(Data items)

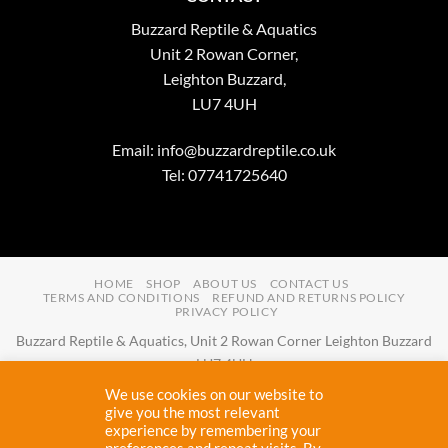
Buzzard Reptile & Aquatics
Unit 2 Rowan Corner,
Leighton Buzzard,
LU7 4UH
Email:
info@buzzardreptile.co.uk
Tel: 07741725640
HOME
SHOP
ABOUT US
CONTACT US
TERMS AND CONDITIONS
REFUND AND RETURNS POLICY
PRIVACY POLICY
Buzzard Reptile & Aquatics, Unit 2 Rowan Corner Leighton Buzzard
LU7 4UH
Email:
info@buzzardreptile.co.uk
Tel:
07741725640
We use cookies on our website to
Buzzard Reptile & Aquatics is a company registered in England and
give you the most relevant
experience by remembering your
Wales with company number
11031009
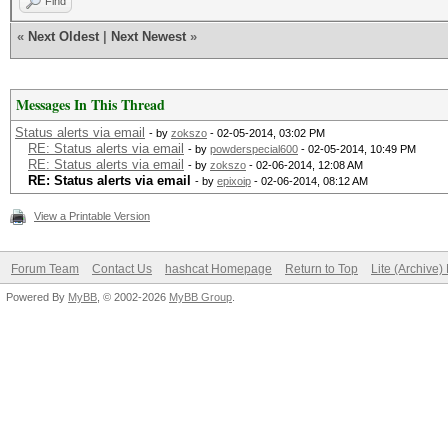
Find
«
Next Oldest
|
Next Newest
»
Messages In This Thread
Status alerts via email
- by
zokszo
- 02-05-2014, 03:02 PM
RE: Status alerts via email
- by
powderspecial600
- 02-05-2014, 10:49 PM
RE: Status alerts via email
- by
zokszo
- 02-06-2014, 12:08 AM
RE: Status alerts via email
- by
epixoip
- 02-06-2014, 08:12 AM
View a Printable Version
Forum Team
Contact Us
hashcat Homepage
Return to Top
Lite (Archive
Powered By
MyBB
, © 2002-2026
MyBB Group
.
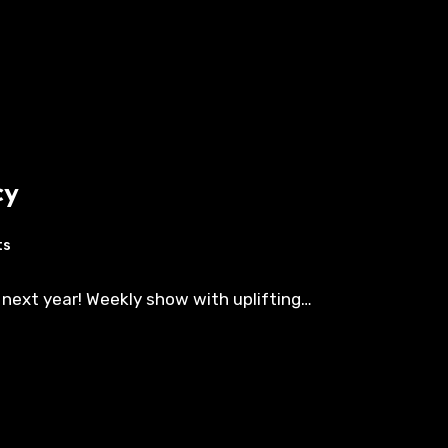
cy
ts
 next year! Weekly show with uplifting…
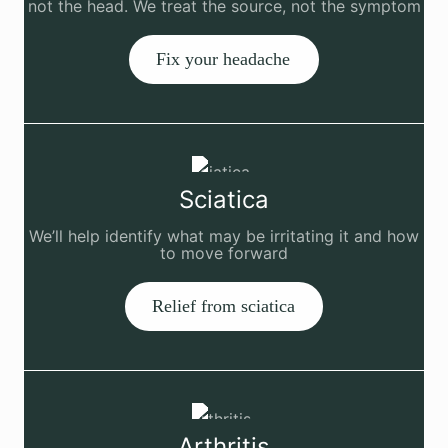
not the head. We treat the source, not the symptom
Fix your headache
Sciatica
We’ll help identify what may be irritating it and how
to move forward
Relief from sciatica
Arthritis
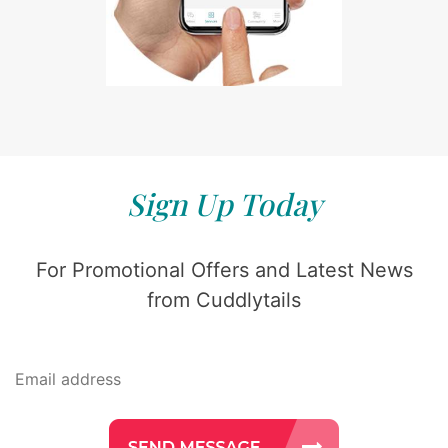
Sign Up Today
For Promotional Offers and Latest News
from Cuddlytails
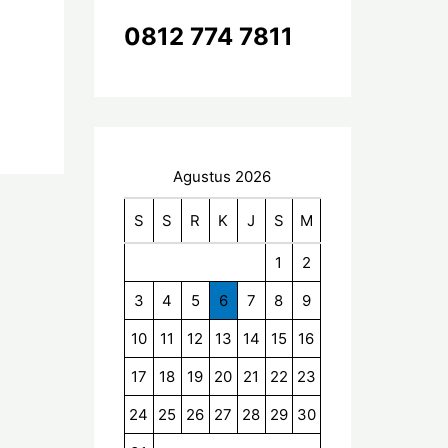
k
0812 774 7811
:
Agustus 2026
S
S
R
K
J
S
M
1
2
3
4
5
6
7
8
9
10
11
12
13
14
15
16
17
18
19
20
21
22
23
24
25
26
27
28
29
30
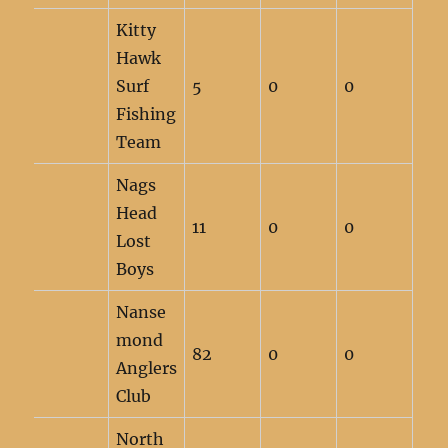
Kitty
Hawk
Surf
5
0
0
Fishing
Team
Nags
Head
11
0
0
Lost
Boys
Nanse
mond
82
0
0
Anglers
Club
North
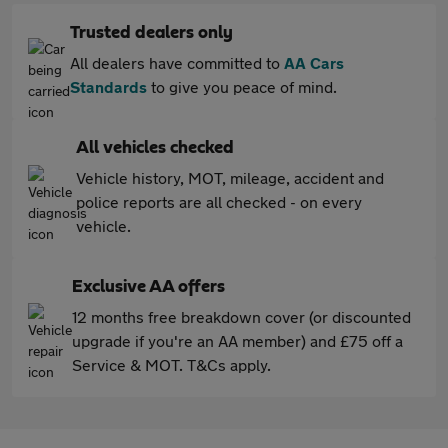
Trusted dealers only
All dealers have committed to
AA Cars
Standards
to give you peace of mind.
All vehicles checked
Vehicle history, MOT, mileage, accident and
police reports are all checked - on every
vehicle.
Exclusive AA offers
12 months free breakdown cover (or discounted
upgrade if you're an AA member) and £75 off a
Service & MOT. T&Cs apply.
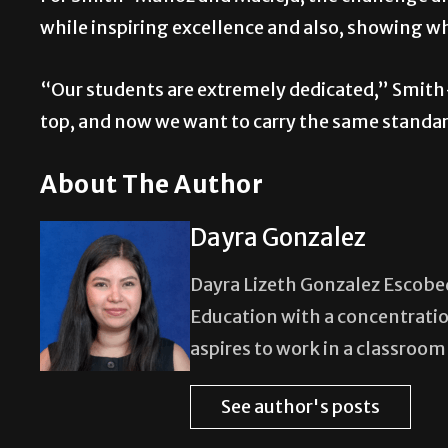
while inspiring excellence and also, showing w
“Our students are extremely dedicated,” Smith-
top, and now we want to carry the same stand
About The Author
Dayra Gonzalez
Dayra Lizeth Gonzalez Escobedo
Education with a concentratio
aspires to work in a classroo
See author's posts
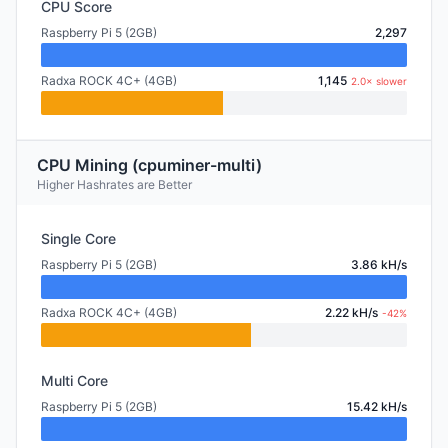
CPU Score
Raspberry Pi 5 (2GB)
2,297
Radxa ROCK 4C+ (4GB)
1,145
2.0× slower
CPU Mining (cpuminer-multi)
Higher Hashrates are Better
Single Core
Raspberry Pi 5 (2GB)
3.86 kH/s
Radxa ROCK 4C+ (4GB)
2.22 kH/s
-42%
Multi Core
Raspberry Pi 5 (2GB)
15.42 kH/s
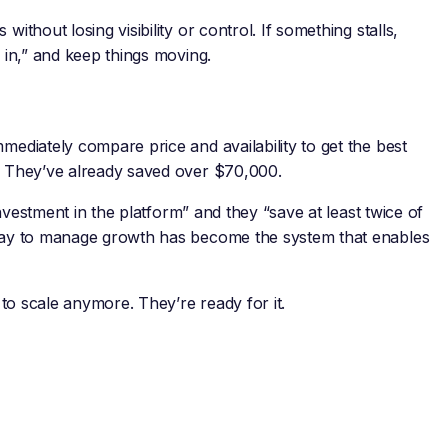
ithout losing visibility or control. If something stalls,
s in,” and keep things moving.
mediately compare price and availability to get the best
d. They’ve already saved over $70,000.
 investment in the platform” and they “save at least twice of
 way to manage growth has become the system that enables
g to scale anymore. They’re ready for it.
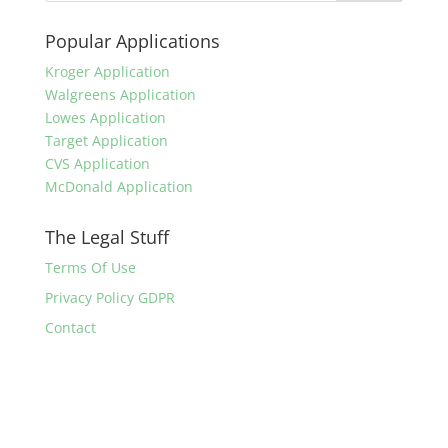
Popular Applications
Kroger Application
Walgreens Application
Lowes Application
Target Application
CVS Application
McDonald Application
The Legal Stuff
Terms Of Use
Privacy Policy GDPR
Contact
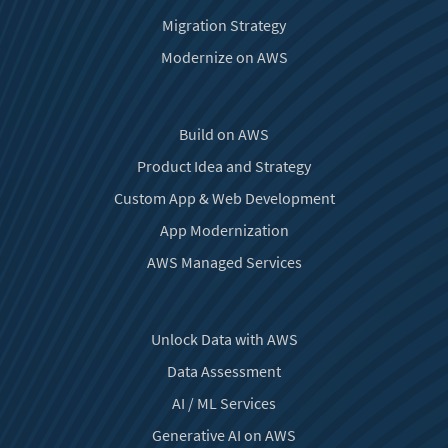
Migration Strategy
Modernize on AWS
Build on AWS
Product Idea and Strategy
Custom App & Web Development
App Modernization
AWS Managed Services
Unlock Data with AWS
Data Assessment
AI / ML Services
Generative AI on AWS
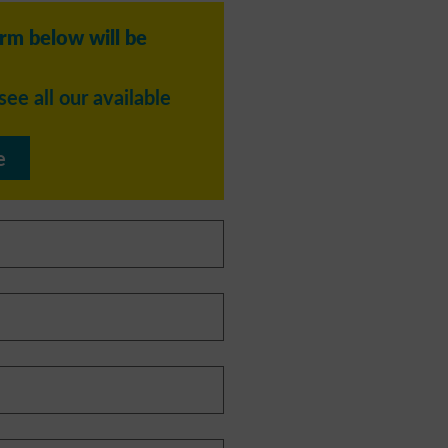
orm below will be
see all our available
e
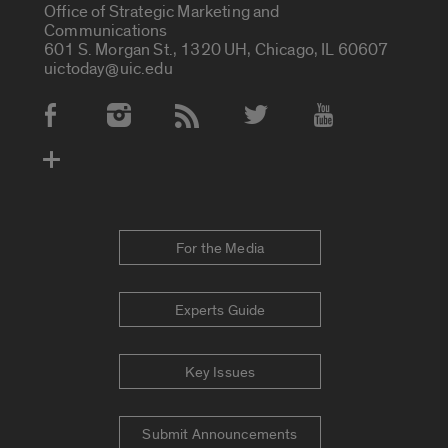
Office of Strategic Marketing and
Communications
601 S. Morgan St., 1320 UH, Chicago, IL 60607
uictoday@uic.edu
Social Media Accounts
For the Media
Experts Guide
Key Issues
Submit Announcements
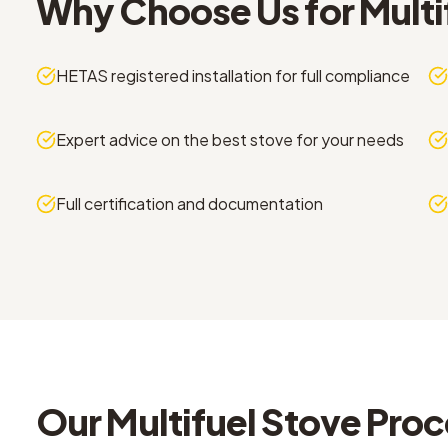
Why Choose Us for
Multi
HETAS registered installation for full compliance
Expert advice on the best stove for your needs
Full certification and documentation
Our
Multifuel Stove
Proc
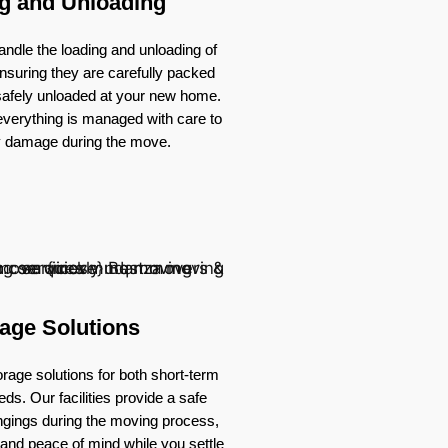
g and Unloading
ndle the loading and unloading of
nsuring they are carefully packed
 safely unloaded at your new home.
verything is managed with care to
y damage during the move.
age Solutions
rage solutions for both short-term
ds. Our facilities provide a safe
ongings during the moving process,
ty and peace of mind while you settle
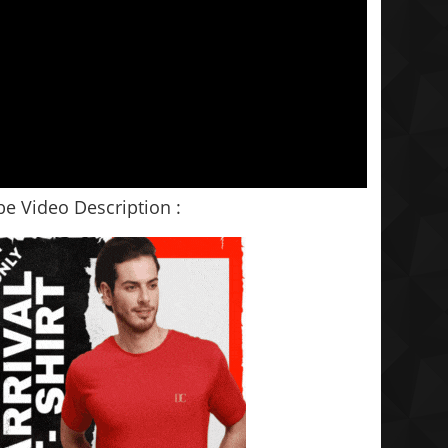
e Video Description :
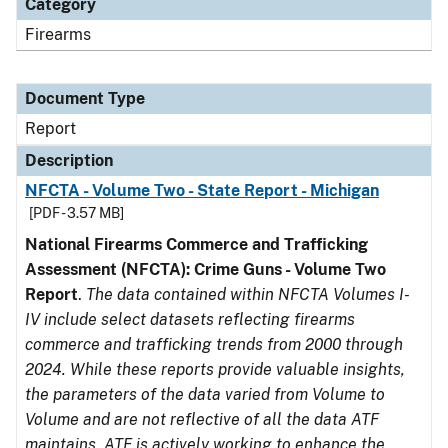
Category
Firearms
Document Type
Report
Description
NFCTA - Volume Two - State Report - Michigan
[PDF - 3.57 MB]
National Firearms Commerce and Trafficking
Assessment (NFCTA): Crime Guns - Volume Two
Report
.
The data contained within NFCTA Volumes I-
IV include select datasets reflecting firearms
commerce and trafficking trends from 2000 through
2024. While these reports provide valuable insights,
the parameters of the data varied from Volume to
Volume and are not reflective of all the data ATF
maintains. ATF is actively working to enhance the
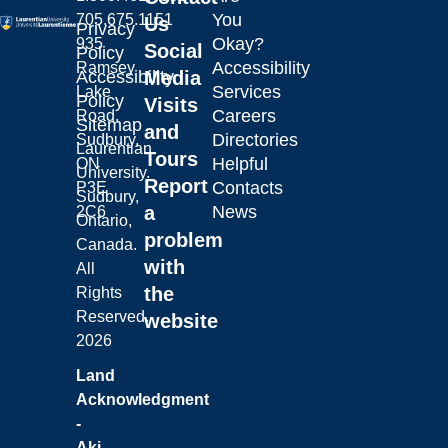
You
705.675.1151
Us
Privacy
Okay?
935
Social
Policy
Accessibility
Ramsey
Laurentian University
Accessibility
Media
Services
Lake
Policy
Visits
Careers
Road,
Sitemap
and
Directories
Sudbury,
Laurentian
Tours
Helpful
ON
University.
Report
Contacts
P3E
Sudbury,
a
News
2C6
Ontario,
problem
Canada.
with
All
the
Rights
Reserved.
website
2026
Land
Acknowledgment
-
Aki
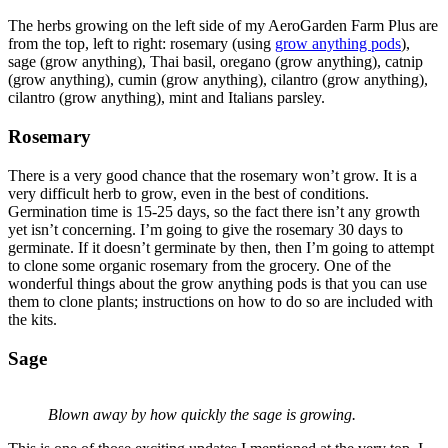
The herbs growing on the left side of my AeroGarden Farm Plus are
from the top, left to right: rosemary (using
grow anything pods
),
sage (grow anything), Thai basil, oregano (grow anything), catnip
(grow anything), cumin (grow anything), cilantro (grow anything),
cilantro (grow anything), mint and Italians parsley.
Rosemary
There is a very good chance that the rosemary won’t grow. It is a
very difficult herb to grow, even in the best of conditions.
Germination time is 15-25 days, so the fact there isn’t any growth
yet isn’t concerning. I’m going to give the rosemary 30 days to
germinate. If it doesn’t germinate by then, then I’m going to attempt
to clone some organic rosemary from the grocery. One of the
wonderful things about the grow anything pods is that you can use
them to clone plants; instructions on how to do so are included with
the kits.
Sage
Blown away by how quickly the sage is growing.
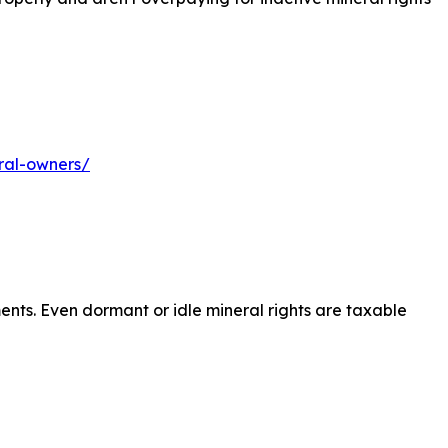
ral-owners/
ents. Even dormant or idle mineral rights are taxable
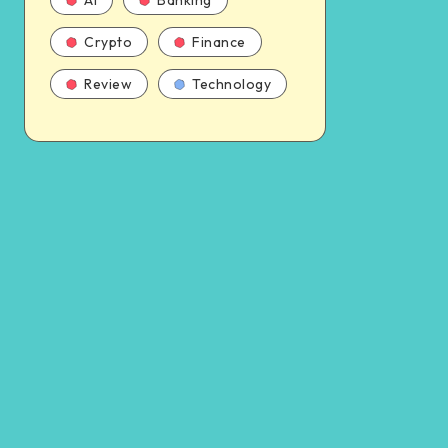
AI
Banking
Crypto
Finance
Review
Technology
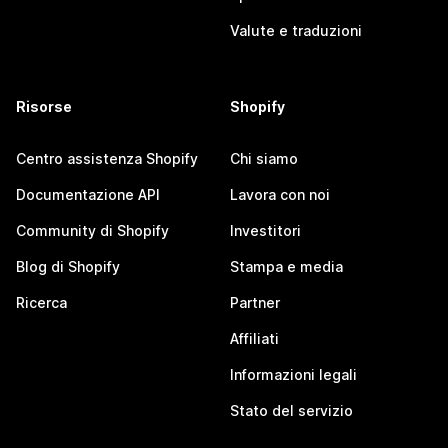
Valute e traduzioni
Risorse
Shopify
Centro assistenza Shopify
Chi siamo
Documentazione API
Lavora con noi
Community di Shopify
Investitori
Blog di Shopify
Stampa e media
Ricerca
Partner
Affiliati
Informazioni legali
Stato del servizio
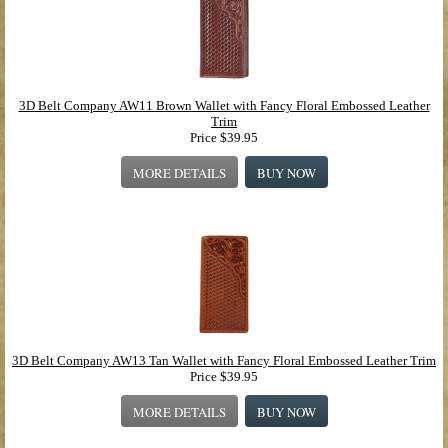
3D Belt Company AW11 Brown Wallet with Fancy Floral Embossed Leather
Trim
Price
$39.95
MORE DETAILS
BUY NOW
3D Belt Company AW13 Tan Wallet with Fancy Floral Embossed Leather Trim
Price
$39.95
MORE DETAILS
BUY NOW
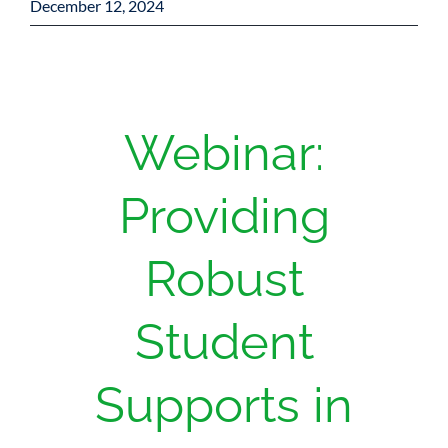
December 12, 2024
Webinar:
Providing
Robust
Student
Supports in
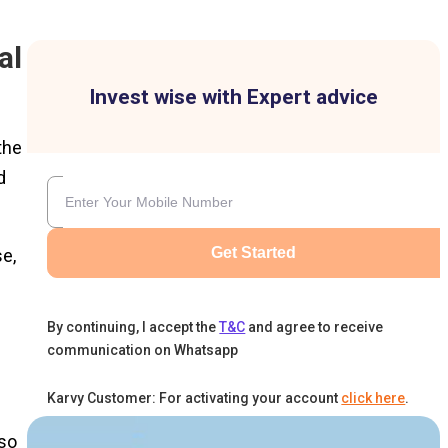
al
Invest wise with Expert advice
the
d
Get Started
se,
By continuing, I accept the
T&C
and agree to receive
communication on Whatsapp
Karvy Customer: For activating your account
click here
.
lso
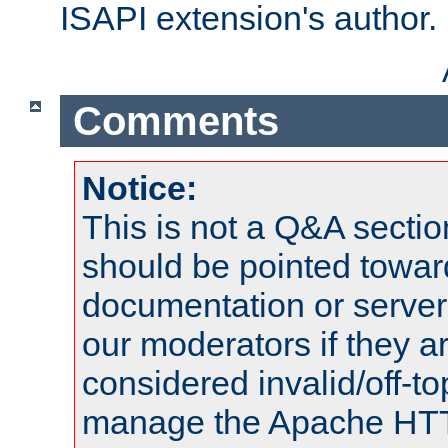
ISAPI extension's author.
Comments
Notice:
This is not a Q&A sect
should be pointed towar
documentation or serve
our moderators if they a
considered invalid/off-t
manage the Apache HTTP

• Assignment: Among the lines above, find those holding "checked" and copy each one.

• Final answer:
All vehicles checked
police reports are all checked - on every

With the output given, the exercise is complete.